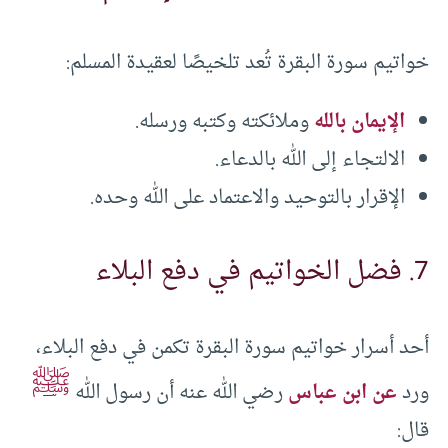
خواتيم سورة البقرة تُعد تلخيصًا لعقيدة المسلم:
الإيمان بالله
وملائكته وكتبه ورسله.
الالتجاء إلى الله بالدعاء.
الإقرار بالتوحيد والاعتماد على الله وحده.
7. فضل الخواتيم في دفع البلاء
أحد أسرار خواتيم سورة البقرة تكمن في دفع البلاء،
ﷺ
ورد
عن ابن عباس
رضي الله عنه أن رسول الله
قال:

★ ★ ★ ★

■ ASSIGNED TASK
Pull every line with the string "البقرة" from the data above.

■ RESPONSE AREA
خواتيم سورة البقرة تُعد تلخيصًا لعقيدة المسلم:
أحد أسرار خواتيم سورة البقرة تكمن في دفع البلاء،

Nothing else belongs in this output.